## Activity
Check each line of the entries below for the word "facilities", then report how many have it, with no other words.

Extracted page text data:
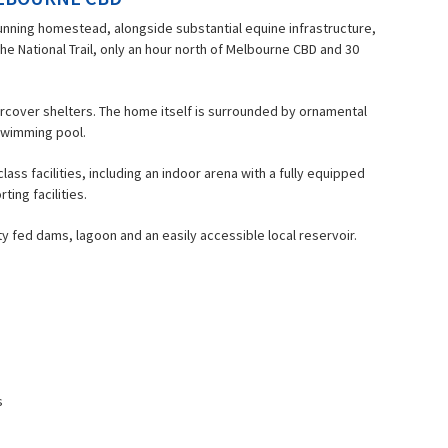
unning homestead, alongside substantial equine infrastructure,
he National Trail, only an hour north of Melbourne CBD and 30
rcover shelters. The home itself is surrounded by ornamental
d swimming pool.
ss facilities, including an indoor arena with a fully equipped
ing facilities.
y fed dams, lagoon and an easily accessible local reservoir.
s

## Solution to this problem
2